Search the records below for the line containing "Régulation nerveuse et musculaire". Output that line and all later lines exactly; output nothing else.
━━━━━ Supplied material ━━━━━
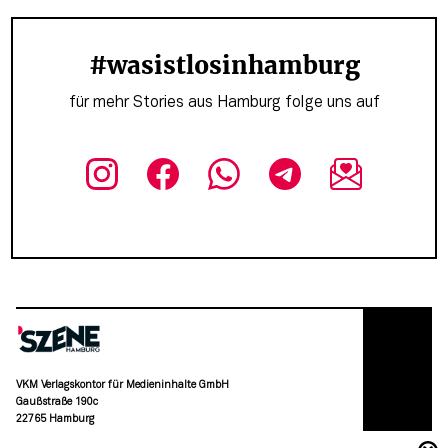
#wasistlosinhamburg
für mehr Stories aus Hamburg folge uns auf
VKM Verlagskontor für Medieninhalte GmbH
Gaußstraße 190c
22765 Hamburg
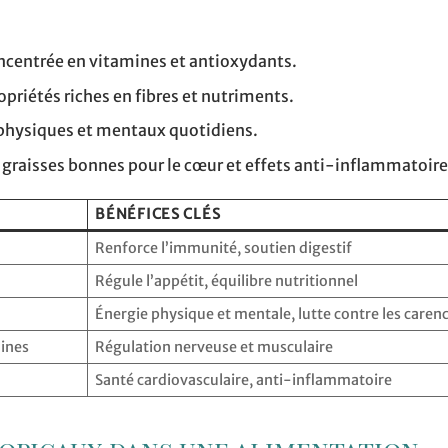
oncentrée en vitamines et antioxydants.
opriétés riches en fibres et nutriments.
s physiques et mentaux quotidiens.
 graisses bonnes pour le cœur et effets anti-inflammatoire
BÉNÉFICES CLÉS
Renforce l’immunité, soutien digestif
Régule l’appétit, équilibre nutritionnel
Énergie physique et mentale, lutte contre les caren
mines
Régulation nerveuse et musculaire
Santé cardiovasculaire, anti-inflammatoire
━━━━━
Your solution =>
Régulation nerveuse et musculaire
Santé cardiovasculaire, anti-inflammatoire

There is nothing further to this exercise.